The number of inmates at Lewis County Jail has dropped substantially in March, but it isn’t because crime is slowing down.
The rapid decline of inmates is due to efforts from the Lewis County Jail, the Lewis County Prosecutor’s Office and the Lewis County courts to keep population numbers low to limit the spread of the coronavirus, though as of last Tuesday, there were no confirmed cases of COVID-19 in the jail, corrections Chief Chris Sweet said.
Sweet added by his own estimate that crime hasn’t slowed down, the drop in inmate population at the jail is solely a manifestation of restrictions placed on who is being booked into the jail.
“We’re trying to be more efficient, make sure we have just the essentials here and the nonessentials were trying to (get out of the jail) to limit the exposure and limit the potential of someone getting the virus inside of our facility,” Sweet said.
Since March 2, when the jail’s total system population sat at 215 inmates, the population has dropped to 121.

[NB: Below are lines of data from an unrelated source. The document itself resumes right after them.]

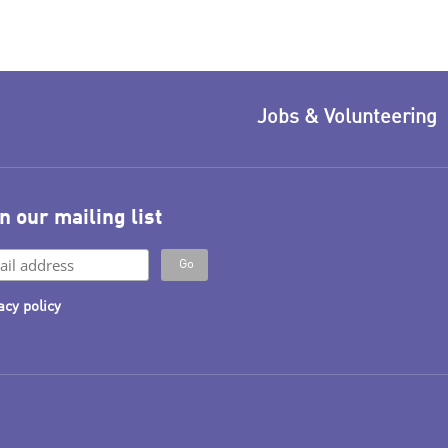
Jobs & Volunteering
n our mailing list
acy policy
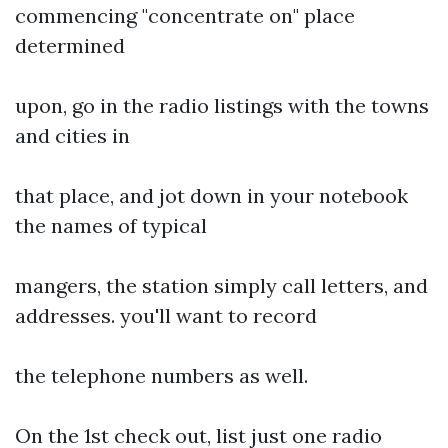
commencing "concentrate on" place
determined
upon, go in the radio listings with the towns
and cities in
that place, and jot down in your notebook
the names of typical
mangers, the station simply call letters, and
addresses. you'll want to record
the telephone numbers as well.
On the 1st check out, list just one radio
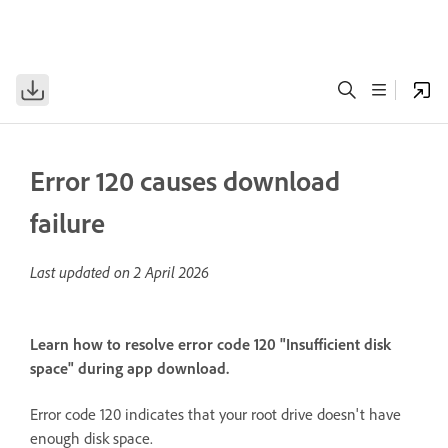
Error 120 causes download
failure
Last updated on
2 April 2026
Learn how to resolve error code 120 "Insufficient disk
space" during app download.
Error code 120 indicates that your root drive doesn't have
enough disk space.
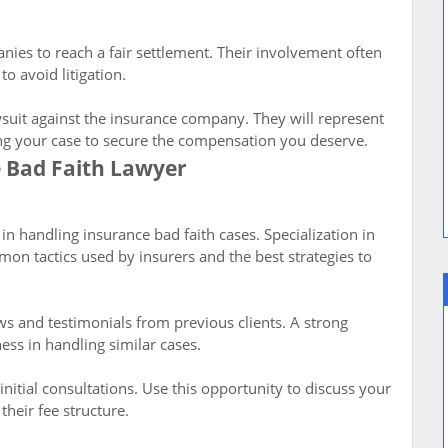
ies to reach a fair settlement. Their involvement often
o avoid litigation.
lawsuit against the insurance company. They will represent
ing your case to secure the compensation you deserve.
e Bad Faith Lawyer
in handling insurance bad faith cases. Specialization in
mon tactics used by insurers and the best strategies to
ws and testimonials from previous clients. A strong
ness in handling similar cases.
nitial consultations. Use this opportunity to discuss your
their fee structure.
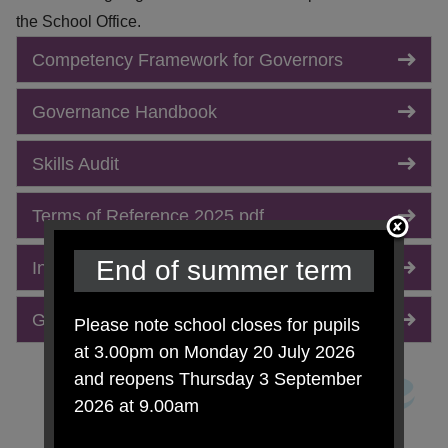
the School Office.
Competency Framework for Governors
Governance Handbook
Skills Audit
Terms of Reference 2025.pdf
End of summer term
Instrument of Government.pdf
Governors Attendance Report 2025-2026.pdf
Please note school closes for pupils
at 3.00pm on Monday 20 July 2026
and reopens Thursday 3 September
2026 at 9.00am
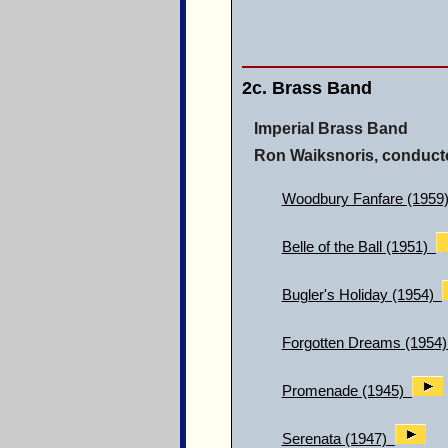
2c. Brass Band
Imperial Brass Band
Ron Waiksnoris, conduct
Woodbury Fanfare (1959
Belle of the Ball (1951)
Bugler's Holiday (1954)
Forgotten Dreams (1954)
Promenade (1945)
Serenata (1947)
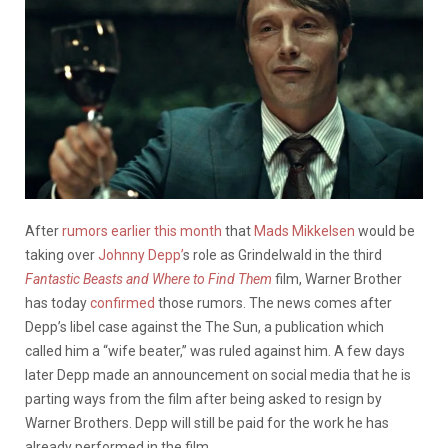
After
rumors earlier this month
that
Mads Mikkelsen
would be
taking over
Johnny Depp’
s role as Grindelwald in the third
Fantastic Beasts and Where to Find Them
film, Warner Brother
has today
confirmed
those rumors. The news comes after
Depp’s libel case against the The Sun, a publication which
called him a “wife beater,” was ruled against him. A few days
later Depp made an announcement on social media that he is
parting ways from the film after being asked to resign by
Warner Brothers. Depp will still be paid for the work he has
already performed in the film.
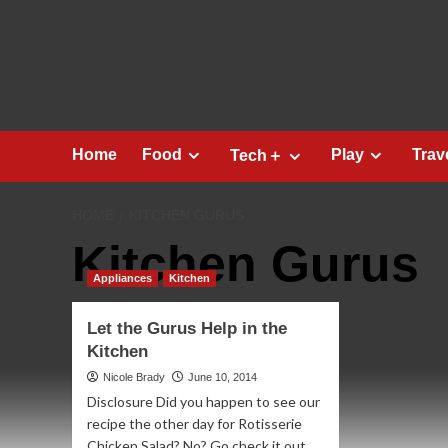
Skip
to
content
Home
Food
Play
Trav
Tech＋
HOME
KITCHEN GURUS
Kitchen Gurus
Appliances
Kitchen
Let the Gurus Help in the
Kitchen
Nicole Brady
June 10, 2014
Disclosure Did you happen to see our
recipe the other day for Rotisserie
Chicken Salad? No? Go check it out...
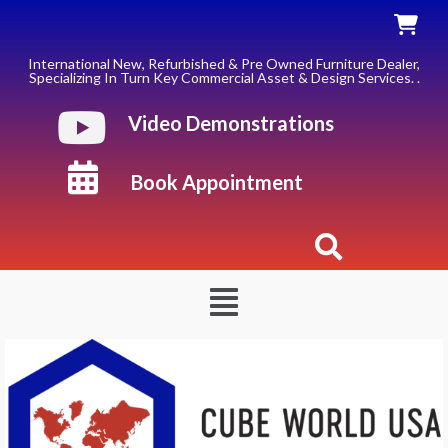
Skip
to
content
International New, Refurbished & Pre Owned Furniture Dealer,
Specializing In Turn Key Commercial Asset & Design Services. .
Video Demonstrations
Book Appointment
Menu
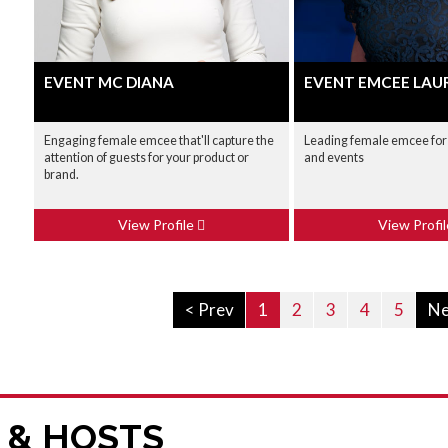
EVENT MC DIANA
EVENT EMCEE LAU
Engaging female emcee that'll capture the
Leading female emcee for
attention of guests for your product or
and events
brand.
View Profile
View Profi
< Prev
1
2
3
4
5
Ne
 & HOSTS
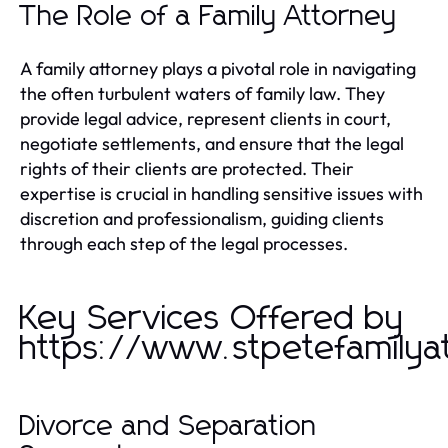
The Role of a Family Attorney
A family attorney plays a pivotal role in navigating
the often turbulent waters of family law. They
provide legal advice, represent clients in court,
negotiate settlements, and ensure that the legal
rights of their clients are protected. Their
expertise is crucial in handling sensitive issues with
discretion and professionalism, guiding clients
through each step of the legal processes.
Key Services Offered by
https://www.stpetefamilya
Divorce and Separation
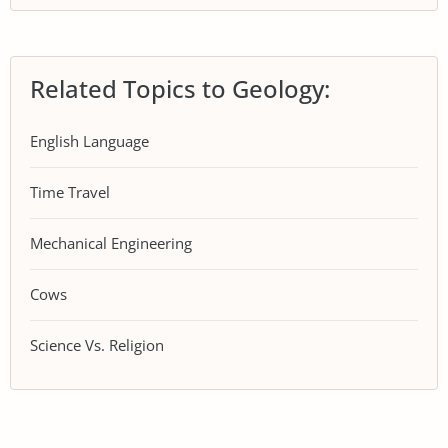
Related Topics to Geology:
English Language
Time Travel
Mechanical Engineering
Cows
Science Vs. Religion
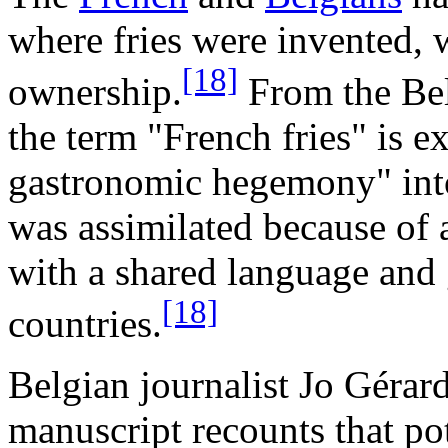
where fries were invented, 
[18]
ownership.
From the Bel
the term "French fries" is e
gastronomic hegemony" into
was assimilated because of 
with a shared language and 
[18]
countries.
Belgian journalist Jo Gérar
manuscript recounts that pot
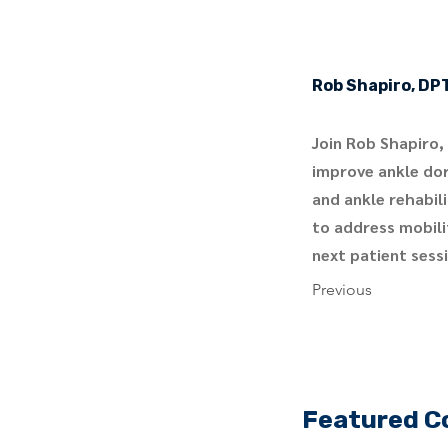
Rob Shapiro, DP
Join Rob Shapiro,
improve ankle dors
and ankle rehabil
to address mobilit
next patient sess
Previous
Featured C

The last time the jail population was as low as 121 inmates was when the jail was adding additions to their facility in 2005, according to Captain Chris Tawes, a 19-year veteran at the Lewis County Jail.
Lewis County Prosecuting Attorney Jonathan Meyer said his office is doing their part by looking at cases that have been flagged by the jail as a person in a vulnerable population and sees if there is anything that can be done to alter their sentencing or conditions.
“Obviously punishment is one thing, but we don’t want to expose them to potential sickness,” Meyer said.
Meyer gave an example of one exemplary inmate who had just 15 days left to serve and was among the vulnerable population. By working with the inmate’s attorney, the Prosecutor’s Office was able to present an order to the court to lower his sentence.
Meyer also acknowledged the Lewis County courts have a role to play in keeping the inmate population down because they are the ones who ultimately determine the bail amount.
He added that it isn’t the Prosecutor’s Office’s job to lower their bail requests to keep the inmate population low, rather it is the judges’ job to determine bail amounts that will in turn lead to fewer inmates in the jail during the coronavirus pandemic.
And the courts have made it clear they are limiting inmates to violent offenses only, according to Meyer.
For example, just last week a man who had a history of failing to appear at court hearings and was already out of custody on conditions was picked up for a new charge — Meyer felt a $100,000 bail was appropriate.
Under normal circumstances, perhaps the courts would have agreed with Meyer’s request. But Meyer said they decided to lower the bail.
“We each have our role in the system,” Meyer said. “But the court sets the bail.”
Coincidentally — and rather conveniently, Sweet said — bookings had already been restricted prior to the coronavirus outbreak. In late February, the jail began restricting bookings to accomodate a remodeling project happening at the jail.
The project — repainting several jail cells — necessitated a fewer number of inmates in the facility to maintain the ratio of inmates to beds to bathrooms that is federally required.